O projeto é uma parceria entre o Inca, organizações não governamentais e movimentos sociais como a Campanha Permanente Contra os Agrotóxicos e Pela Vida, a Associação Agroecológica de Teresópolis, o Movimento dos Atingidos por Barragem, o Fórum das Comunidades Tradicionais de Angra dos Reis, Paraty e Ubatuba, a Associação dos Geógrafos Brasileiros, o GT Saúde do Trabalhador da Secretaria Municipal de Casimiro de Abreu,o  Centro Tiê de Agroecologia. De acordo com Nogueira, “sem os parceiros externos, o projeto não teria condições de ser viabilizado.”

Entre os próximos passos  para o “Caminhos da Agroecologia” está a publicação de um livro, em formato digital, com narrativas e histórias sobre cada um dos territórios visitados pela equipe. O livro já está  em processo de edição.

Confira a exposição completa neste link

Fotos: Instituto Nacional de Câncer (Inca)
 

Qual conselho você daria para alguém que deseja iniciar um projeto de arte, cultura e saúde pelo Brasil? 

Fernanda Nogueira: Que não desistam desses projetos. Precisamos cada vez mais promover a saúde através de projetos artísticos e culturais.
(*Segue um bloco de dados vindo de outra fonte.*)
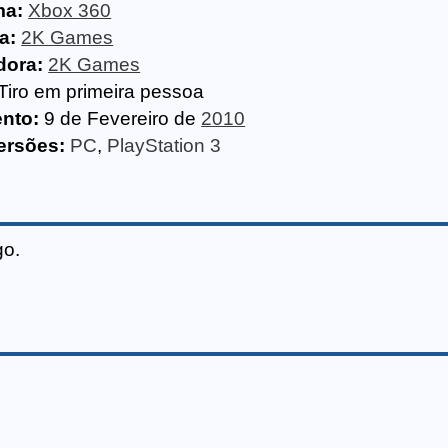
ma:
Xbox 360
a:
2K Games
dora:
2K Games
Tiro em primeira pessoa
nto:
9 de Fevereiro de
2010
ersões:
PC
,
PlayStation 3
go.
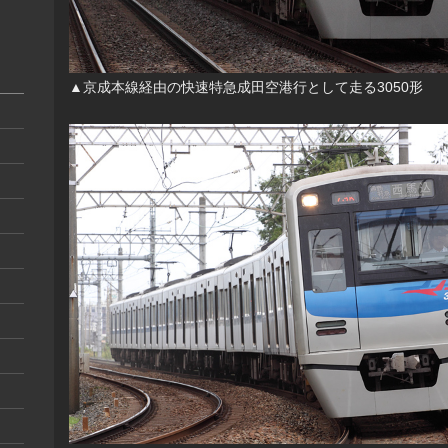
▲京成本線経由の快速特急成田空港行として走る3050形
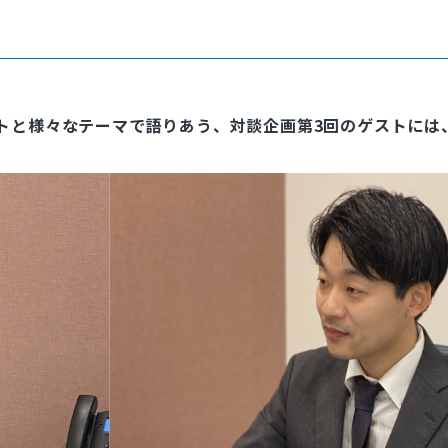
ゲストと様々なテーマで語りあう、対談企画第3回のゲストには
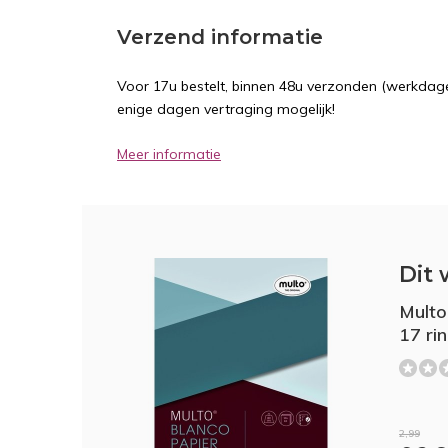
Verzend informatie
Voor 17u bestelt, binnen 48u verzonden (werkdage
enige dagen vertraging mogelijk!
Meer informatie
Dit 
Multo
17 ri
2,99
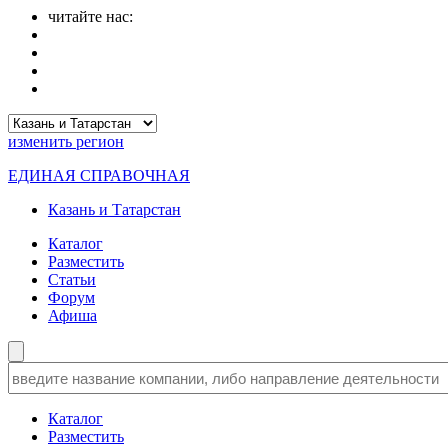
читайте нас:
изменить
регион
ЕДИНАЯ СПРАВОЧНАЯ
Казань и Татарстан
Каталог
Разместить
Статьи
Форум
Афиша
Каталог
Разместить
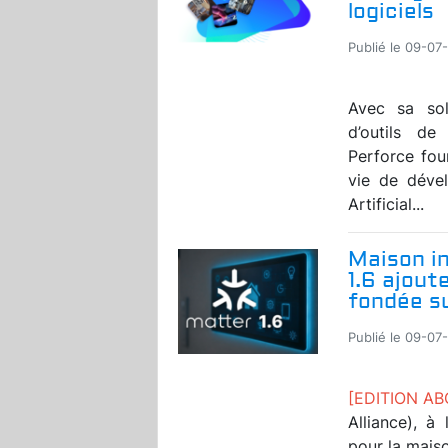
logiciels
Publié le 09-07
Avec sa solu
d’outils d
Perforce fou
vie de dével
Artificial...
Maison in
1.6 ajout
fondée s
Publié le 09-07
[EDITION A
Alliance), à
pour la maiso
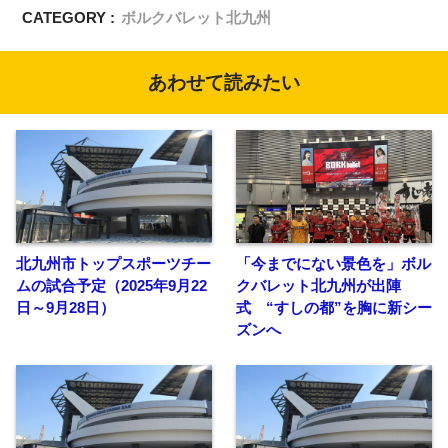
CATEGORY :
ボルクバレット北九州
あわせて読みたい
北九州市トップスポーツチー
「今までにない景色を」ボル
ムの試合予定（2025年9月22
クバレット北九州が出陣
日～9月28日）
式 “すしの都”を胸に新シー
ズンへ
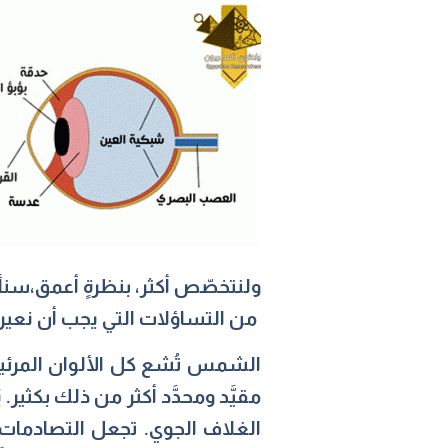
ولنتخصّص أكثر، بنظرةٍ أعمق،سنأ
من التساؤلات التي يجب أن نعيره
الشمس تُشع كل الألوان المرئي
مقيَّد ومحدَّد أكثر من ذلك بك
الغلاف الجوي. تجعل التصادمات إ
Marise Mentzingen: Manter a mente aberta para apreender diferentes percepções de populações em pequenas localidades, não só por ser um país com dimensões continentais, com grande diversidade e riqueza de culturas, mas também para nos lembrarmos que a nossa missão, como profissionais de comunicação social e servidores do Ministério da Saúde, é tentar minimizar as desigualdades de informação, principalmente as dos menos favorecidos social e financeiramente e que dependem exclusivamente do SUS.